The numbers show remarkable consistency, as Chase, Morgan Stanley, and Citigroup all gave roughly twice or just over twice as much to Obama as they did to McCain, almost perfectly matching the overall donations profile for both candidates: overall, Obama raised just over twice as much ($730 million) as McCain did ($333 million).
Those numbers tell us that both parties rely upon the same core of major donors among the top law firms, the Wall Street companies, and business leaders – basically, the 1%. Those one-percenters always give generously to both parties and both presidential candidates, although they sometimes will hedge their bets significantly when they think one side or the other has a lopsided chance at victory. That’s clearly what happened in 2008, when Wall Street correctly called Obama as a 2-1 (or maybe a 7-3) favorite to beat McCain.

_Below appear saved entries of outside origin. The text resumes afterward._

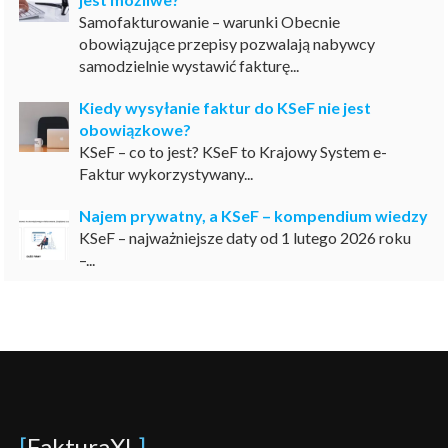
Samofakturowanie – warunki Obecnie
obowiązujące przepisy pozwalają nabywcy
samodzielnie wystawić fakturę...
Kiedy wysyłanie faktur do KSeF nie jest
obowiązkowe?
KSeF – co to jest? KSeF to Krajowy System e-
Faktur wykorzystywany...
Najem prywatny, a KSeF – kompendium wiedzy
KSeF – najważniejsze daty od 1 lutego 2026 roku
–...
[
FakturaXL
]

The 1% donors are remarkably tolerant. They’ll give to just about anyone who polls well, provided they fall within certain parameters. What they won’t do is give to anyone who is even a remote threat to make significant structural changes, i.e. a Dennis Kucinich, an Elizabeth Warren, or a Ron Paul (hell will freeze over before Wall Street gives heavily to a candidate in favor of abolishing their piggy bank, the Fed). So basically what that means is that voters are free to choose anyone they want, provided it isn’t Dennis Kucinich, or Ron Paul, or some other such unacceptable personage.
If the voters insist on supporting such a person in defiance of these donors – this might even happen tonight, with a Paul win in Iowa – what you inevitably end up seeing is a monstrous amount of money quickly dumped into the cause of derailing that candidate. This takes overt forms, like giving heavily to his primary opponents, and more covert forms, like manufacturing opinions through donor-subsidized think tanks and the heavy use of lapdog media figures to push establishment complaints. …
President Hopey-Changey can’t even pretend to be on the side of the 99 percent when it’s the 1 percent — the Wall Street weasels and their allies — who gave him many more millions than they gave even to McCainosaurus in 2008.
And it’s the numbers next to the bullet points above that explain why I refer to the Democratic Party and the Repugnican Party as the Coke Party and the Pepsi Party: the two are fairly indistinguishable. (I am, by the way, a registered member of the Green Party, and proudly so.)